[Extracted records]
[Start of section]
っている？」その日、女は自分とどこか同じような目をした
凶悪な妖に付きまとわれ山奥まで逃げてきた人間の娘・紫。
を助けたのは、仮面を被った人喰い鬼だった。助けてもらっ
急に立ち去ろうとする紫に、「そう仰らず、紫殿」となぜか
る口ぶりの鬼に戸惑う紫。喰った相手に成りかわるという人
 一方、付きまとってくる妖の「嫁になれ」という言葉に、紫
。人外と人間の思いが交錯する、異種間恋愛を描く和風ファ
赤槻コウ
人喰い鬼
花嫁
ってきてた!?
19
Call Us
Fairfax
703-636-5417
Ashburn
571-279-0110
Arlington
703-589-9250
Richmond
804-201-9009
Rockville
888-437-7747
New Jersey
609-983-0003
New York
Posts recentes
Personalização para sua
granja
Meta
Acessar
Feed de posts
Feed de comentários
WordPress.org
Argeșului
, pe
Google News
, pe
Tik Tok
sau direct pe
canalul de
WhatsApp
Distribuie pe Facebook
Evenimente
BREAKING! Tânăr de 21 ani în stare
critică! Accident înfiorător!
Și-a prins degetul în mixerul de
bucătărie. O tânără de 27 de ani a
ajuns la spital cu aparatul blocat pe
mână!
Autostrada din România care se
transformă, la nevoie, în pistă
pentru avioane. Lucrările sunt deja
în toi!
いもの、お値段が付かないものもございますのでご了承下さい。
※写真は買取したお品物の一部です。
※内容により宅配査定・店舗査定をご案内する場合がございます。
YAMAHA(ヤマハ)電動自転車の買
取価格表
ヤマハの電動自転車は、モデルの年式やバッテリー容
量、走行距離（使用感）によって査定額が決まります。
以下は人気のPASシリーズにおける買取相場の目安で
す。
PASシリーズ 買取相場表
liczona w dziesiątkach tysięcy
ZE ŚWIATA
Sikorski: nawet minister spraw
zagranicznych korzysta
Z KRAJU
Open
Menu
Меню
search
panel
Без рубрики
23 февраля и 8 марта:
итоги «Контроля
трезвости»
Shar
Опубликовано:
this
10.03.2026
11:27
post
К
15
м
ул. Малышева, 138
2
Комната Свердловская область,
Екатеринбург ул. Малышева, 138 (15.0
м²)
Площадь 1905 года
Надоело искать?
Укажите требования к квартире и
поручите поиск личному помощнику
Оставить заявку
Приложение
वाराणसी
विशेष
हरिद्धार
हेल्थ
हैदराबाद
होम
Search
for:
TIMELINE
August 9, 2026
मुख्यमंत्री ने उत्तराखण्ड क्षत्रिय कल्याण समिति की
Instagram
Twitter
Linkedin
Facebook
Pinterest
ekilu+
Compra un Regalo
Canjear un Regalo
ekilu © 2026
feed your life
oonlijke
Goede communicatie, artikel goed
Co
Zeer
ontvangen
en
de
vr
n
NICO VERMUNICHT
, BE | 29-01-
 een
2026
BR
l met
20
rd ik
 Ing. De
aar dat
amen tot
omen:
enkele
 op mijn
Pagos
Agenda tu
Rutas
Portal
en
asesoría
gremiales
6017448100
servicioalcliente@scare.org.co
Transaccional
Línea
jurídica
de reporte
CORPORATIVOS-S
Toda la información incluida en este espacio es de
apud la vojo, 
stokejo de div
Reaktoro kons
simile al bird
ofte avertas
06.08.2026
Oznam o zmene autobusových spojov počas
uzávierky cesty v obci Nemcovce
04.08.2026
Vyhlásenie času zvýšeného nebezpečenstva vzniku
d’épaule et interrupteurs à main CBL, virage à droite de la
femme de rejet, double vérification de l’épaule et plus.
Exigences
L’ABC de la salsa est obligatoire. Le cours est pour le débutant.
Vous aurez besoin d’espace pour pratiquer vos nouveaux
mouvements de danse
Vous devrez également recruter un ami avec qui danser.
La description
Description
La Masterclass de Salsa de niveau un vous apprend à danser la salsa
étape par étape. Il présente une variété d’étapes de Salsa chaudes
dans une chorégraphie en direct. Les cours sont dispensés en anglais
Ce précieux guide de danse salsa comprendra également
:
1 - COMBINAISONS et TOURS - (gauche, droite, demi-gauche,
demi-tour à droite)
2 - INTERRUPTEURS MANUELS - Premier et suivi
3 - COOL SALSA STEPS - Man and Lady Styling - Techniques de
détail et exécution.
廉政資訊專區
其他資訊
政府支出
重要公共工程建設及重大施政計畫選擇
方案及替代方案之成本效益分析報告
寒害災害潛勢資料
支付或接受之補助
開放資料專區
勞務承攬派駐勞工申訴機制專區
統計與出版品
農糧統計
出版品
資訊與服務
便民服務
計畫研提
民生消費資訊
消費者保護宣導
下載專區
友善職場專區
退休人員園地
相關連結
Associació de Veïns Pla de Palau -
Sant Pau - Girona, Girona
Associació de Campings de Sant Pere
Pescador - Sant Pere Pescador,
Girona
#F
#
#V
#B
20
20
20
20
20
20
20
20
[End of section]
- **Assigned task**
Would you transcribe the data above exactly as it stands?

- **Response for this exercise**
っている？」その日、女は自分とどこか同じような目をした
凶悪な妖に付きまとわれ山奥まで逃げてきた人間の娘・紫。
を助けたのは、仮面を被った人喰い鬼だった。助けてもらっ
急に立ち去ろうとする紫に、「そう仰らず、紫殿」となぜか
る口ぶりの鬼に戸惑う紫。喰った相手に成りかわるという人
 一方、付きまとってくる妖の「嫁になれ」という言葉に、紫
。人外と人間の思いが交錯する、異種間恋愛を描く和風ファ
赤槻コウ
人喰い鬼
花嫁
ってきてた!?
19
Call Us
Fairfax
703-636-5417
Ashburn
571-279-0110
Arlington
703-589-9250
Richmond
804-201-9009
Rockville
888-437-7747
New Jersey
609-983-0003
New York
Posts recentes
Personalização para sua
granja
Meta
Acessar
Feed de posts
Feed de comentários
WordPress.org
Argeșului
, pe
Google News
, pe
Tik Tok
sau direct pe
canalul de
WhatsApp
Distribuie pe Facebook
Evenimente
BREAKING! Tânăr de 21 ani în stare
critică! Accident înfiorător!
Și-a prins degetul în mixerul de
bucătărie. O tânără de 27 de ani a
ajuns la spital cu aparatul blocat pe
mână!
Autostrada din România care se
transformă, la nevoie, în pistă
pentru avioane. Lucrările sunt deja
în toi!
いもの、お値段が付かないものもございますのでご了承下さい。
※写真は買取したお品物の一部です。
※内容により宅配査定・店舗査定をご案内する場合がございます。
YAMAHA(ヤマハ)電動自転車の買
取価格表
ヤマハの電動自転車は、モデルの年式やバッテリー容
量、走行距離（使用感）によって査定額が決まります。
以下は人気のPASシリーズにおける買取相場の目安で
す。
PASシリーズ 買取相場表
liczona w dziesiątkach tysięcy
ZE ŚWIATA
Sikorski: nawet minister spraw
zagranicznych korzysta
Z KRAJU
Open
Menu
Меню
search
panel
Без рубрики
23 февраля и 8 марта:
итоги «Контроля
трезвости»
Shar
Опубликовано:
this
10.03.2026
11:27
post
К
15
м
ул. Малышева, 138
2
Комната Свердловская область,
Екатеринбург ул. Малышева, 138 (15.0
м²)
Площадь 1905 года
Надоело искать?
Укажите требования к квартире и
поручите поиск личному помощнику
Оставить заявку
Приложение
वाराणसी
विशेष
हरिद्धार
हेल्थ
हैदराबाद
होम
Search
for:
TIMELINE
August 9, 2026
मुख्यमंत्री ने उत्तराखण्ड क्षत्रिय कल्याण समिति की
Instagram
Twitter
Linkedin
Facebook
Pinterest
ekilu+
Compra un Regalo
Canjear un Regalo
ekilu © 2026
feed your life
oonlijke
Goede communicatie, artikel goed
Co
Zeer
ontvangen
en
de
vr
n
NICO VERMUNICHT
, BE | 29-01-
 een
2026
BR
l met
20
rd ik
 Ing. De
aar dat
amen tot
omen:
enkele
 op mijn
Pagos
Agenda tu
Rutas
Portal
en
asesoría
gremiales
6017448100
servicioalcliente@scare.org.co
Transaccional
Línea
jurídica
de reporte
CORPORATIVOS-S
Toda la información incluida en este espacio es de
apud la vojo, 
stokejo de div
Reaktoro kons
simile al bird
ofte avertas
06.08.2026
Oznam o zmene autobusových spojov počas
uzávierky cesty v obci Nemcovce
04.08.2026
Vyhlásenie času zvýšeného nebezpečenstva vzniku
d’épaule et interrupteurs à main CBL, virage à droite de la
femme de rejet, double vérification de l’épaule et plus.
Exigences
L’ABC de la salsa est obligatoire. Le cours est pour le débutant.
Vous aurez besoin d’espace pour pratiquer vos nouveaux
mouvements de danse
Vous devrez également recruter un ami avec qui danser.
La description
Description
La Masterclass de Salsa de niveau un vous apprend à danser la salsa
étape par étape. Il présente une variété d’étapes de Salsa chaudes
dans une chorégraphie en direct. Les cours sont dispensés en anglais
Ce précieux guide de danse salsa comprendra également
:
1 - COMBINAISONS et TOURS - (gauche, droite, demi-gauche,
demi-tour à droite)
2 - INTERRUPTEURS MANUELS - Premier et suivi
3 - COOL SALSA STEPS - Man and Lady Styling - Techniques de
détail et exécution.
廉政資訊專區
其他資訊
政府支出
重要公共工程建設及重大施政計畫選擇
方案及替代方案之成本效益分析報告
寒害災害潛勢資料
支付或接受之補助
開放資料專區
勞務承攬派駐勞工申訴機制專區
統計與出版品
農糧統計
出版品
資訊與服務
便民服務
計畫研提
民生消費資訊
消費者保護宣導
下載專區
友善職場專區
退休人員園地
相關連結
Associació de Veïns Pla de Palau -
Sant Pau - Girona, Girona
Associació de Campings de Sant Pere
Pescador - Sant Pere Pescador,
Girona
#F
#
#V
#B
20
20
20
20
20
20
20
20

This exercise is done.